A few days later, chx asked in IRC for someone to reroll a patch with a couple of minor fixes. I thought, hey, I can do that, and it ended up being my first core commit credit. For chx, who has written more of core than pretty much anyone, it would have been a triviality, but for me, it was the realization that I was actually capable of contributing, at least in a small way. That opened a door for me.
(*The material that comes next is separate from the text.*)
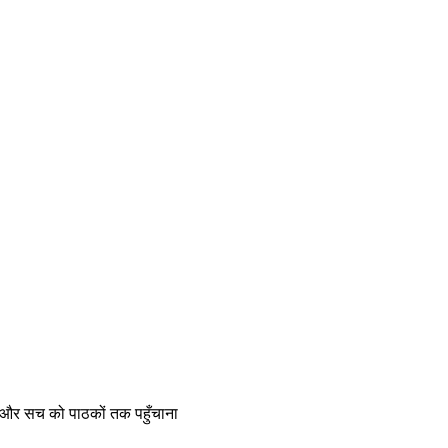
ेना और सच को पाठकों तक पहुँचाना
In the process of writing my once-a-day issue summaries, I came across some issues in subject areas I already understood well, so I worked on the patches as well as the summaries. Then I learned how to write automated tests for TAC, and consequently I was able to start contributing automated tests for core as well. The more issues I worked on, the more I understood, and the more I could do. Kind of an avalanche set off by a pebble, by the fact that people like catch and sun and chx took the time to be supportive and encouraging. So that's why I have my Drupal.org profile tagged with "full frontal nicety" (cr. webchick). Be nice. Go out of your way to be helpful and kind, because it can make all the difference to a budding contributor.
Can you explain some of the benefits of getting involved with the community and what you get out of it?
The best part is having co-ownership in the software that I use every day in my job. Being able to help resolve problems I encounter is very empowering, as is knowing where I can turn when I get stumped by something. It's also wonderful to collaborate with talented, engaging people from all over the world.
Now, if I were talking to my boss (hi Justin!), I'd emphasize that being actively involved in the project is good business strategy:
- Filing and participating in issues helps resolve real, production problems for our sites in maintainable ways.
- Contributing code back to the community means that there are thousands of other sites to help debug and test that code.
- Participating in discussions about Drupal core and contributed projects helps us make informed decisions.
What motivates you to help out others to get involved?
Two things:
- For years, I was active in contributed module queues, but terrified of core. It took meeting a couple of friendly Acquianauts at DrupalCon Chicago to show me that core developers were actually completely approachable human beings. ;) So I'd like to extend that same realization to everyone else who might be in the same place I was.
- Drupal 7's fantastic success also means that there are a lot more people using Drupal and filing issues. There's also a chronic shortage of experienced patch reviewers, which means issues that could well be fixed by an existing patch get stuck and languish. We as a community need to invest in connecting new contributors with the work they can do now.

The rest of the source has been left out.